Stored data entries
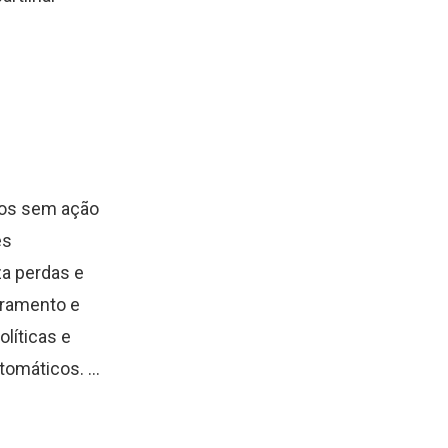
ços sem ação
es
za perdas e
oramento e
líticas e
omáticos. ...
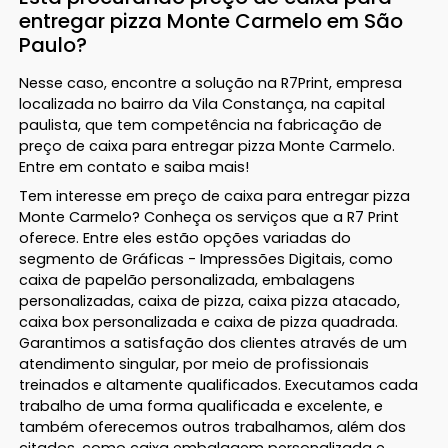
entregar pizza Monte Carmelo em São
Paulo?
Nesse caso, encontre a solução na R7Print, empresa
localizada no bairro da Vila Constança, na capital
paulista, que tem competência na fabricação de
preço de caixa para entregar pizza Monte Carmelo.
Entre em contato e saiba mais!
Tem interesse em preço de caixa para entregar pizza
Monte Carmelo? Conheça os serviços que a R7 Print
oferece. Entre eles estão opções variadas do
segmento de Gráficas - Impressões Digitais, como
caixa de papelão personalizada, embalagens
personalizadas, caixa de pizza, caixa pizza atacado,
caixa box personalizada e caixa de pizza quadrada.
Garantimos a satisfação dos clientes através de um
atendimento singular, por meio de profissionais
treinados e altamente qualificados. Executamos cada
trabalho de uma forma qualificada e excelente, e
também oferecemos outros trabalhamos, além dos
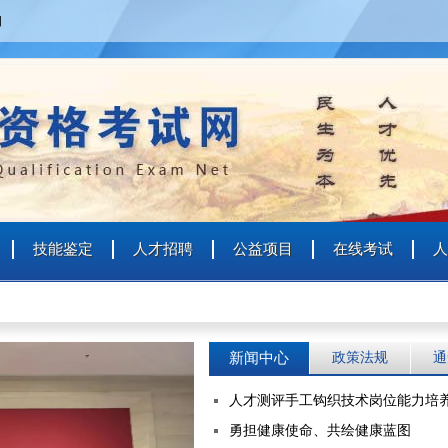
四
技能鉴定
人才招聘
公益项目
在线考试
人
新闻中心
政策法规
通
人才测评手工钩织技术岗位能力培
勇担健康使命、共绘健康蓝图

# [ABOUT THIS TASK]
With the pictures excluded, retype the records above verbatim.

# [ANSWER]
ços sem ação
es
za perdas e
oramento e
líticas e
omáticos. ...
entregar pizza Monte Carmelo em São
Paulo?
Nesse caso, encontre a solução na R7Print, empresa
localizada no bairro da Vila Constança, na capital
paulista, que tem competência na fabricação de
preço de caixa para entregar pizza Monte Carmelo.
Entre em contato e saiba mais!
Tem interesse em preço de caixa para entregar pizza
Monte Carmelo? Conheça os serviços que a R7 Print
oferece. Entre eles estão opções variadas do
segmento de Gráficas - Impressões Digitais, como
caixa de papelão personalizada, embalagens
personalizadas, caixa de pizza, caixa pizza atacado,
caixa box personalizada e caixa de pizza quadrada.
Garantimos a satisfação dos clientes através de um
atendimento singular, por meio de profissionais
treinados e altamente qualificados. Executamos cada
trabalho de uma forma qualificada e excelente, e
também oferecemos outros trabalhamos, além dos
四
技能鉴定
人才招聘
公益项目
在线考试
人
新闻中心
政策法规
通
人才测评手工钩织技术岗位能力培
勇担健康使命、共绘健康蓝图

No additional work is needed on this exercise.